Can you post the entire log from startup so I can figure out how far it got, ideally with “-D DEBUG” set on the command line…
EDIT: I was wrong about the cert verify param, it is still in the code.
I found myself facing the same problem as mentioned in this thread that Appdaemon stops working when internet connection is lost. I installed Nginx and got it to work with Hass, though Appdaemon won’t connect to Hass locally (they run on the same server).
Will you also share the relevant part of your appdaemon.yaml and configuration.yaml? I need help to see if I missed something.
my appdaemon.yaml wont really help you.
but when you share yours i can tell what is wrong (if any)
do you have SSL activated in Hass?, in that case you need to deactivate that.
everything about https and ssl should be removed from appdaemon.yaml and configuration.yaml
its also helpfull if you tell in which way you did install hass and AD. (hassio, venv, docker)
Very kind of you!
As far as I can see, no ssl is activated in Hass. All the ssl-offloading should be handled by Nginx, which is hosted on the same server. Hass and Appdaemon are run in separate venv:s.
Here are the relevant part of my configuration files:
configuration.yaml
http:
server_host: 127.0.0.1
use_x_forwarded_for: true
trusted_proxies: 127.0.0.1
appdaemon.yaml
appdaemon:
plugins:
HASS:
type: hass
ha_url: https://my_hass_url
token: !secret token
With the above configuration the complete system works, though when internet goes down, appdaemon loses it’s connection to hass and therefore stops functioning.

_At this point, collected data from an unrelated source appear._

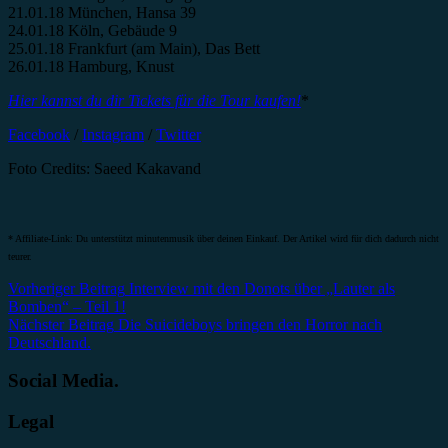
21.01.18 München, Hansa 39
24.01.18 Köln, Gebäude 9
25.01.18 Frankfurt (am Main), Das Bett
26.01.18 Hamburg, Knust
Hier kannst du dir Tickets für die Tour kaufen!
*
Facebook
/
Instagram
/
Twitter
Foto Credits: Saeed Kakavand
* Affiliate-Link: Du unterstützt minutenmusik über deinen Einkauf. Der Artikel wird für dich dadurch nicht
teurer.
Beitragsnavigation
Vorheriger Beitrag
Interview mit den Donots über „Lauter als
Bomben“ – Teil 1!
Nächster Beitrag
Die Suicideboys bringen den Horror nach
Deutschland.
Social Media.
Legal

I guess that the setting below should be something else, since appdaemon still connects to Hass via the internet.
ha_url: https://my_hass_url
ha_url should be your local url
so something like:
ha_url: http://192.168.178.x:8123
to make sure that you got a working url, test the url in a browser.
Thank you!
You’re suggestion was part of the solution. What finally made it all work was a series of alterations.
1. Proxy Pass
According to https://www.home-assistant.io/docs/ecosystem/nginx/ proxy_pass in nginx.conf should be set as.
proxy_pass http://127.0.0.1:8123;
Though, in your example above it was set as.
proxy_pass http://HA_IP:8123;
Setting it as http://HA_IP:8123; worked.
2. Server host
When proxy_pass was set as http://HA_IP:8123, server_host in configuration.yaml had to be set accordingly as.
server_host: HA_IP
that is - not as:
server_host: 127.0.0.1
3. HA Url
Finally, ha_url in appdaemon.yaml was set as.
ha_url: http://HA_IP:8123
Again, thanks so much!
your welcome. now appdaemon will work also when you internet goes down.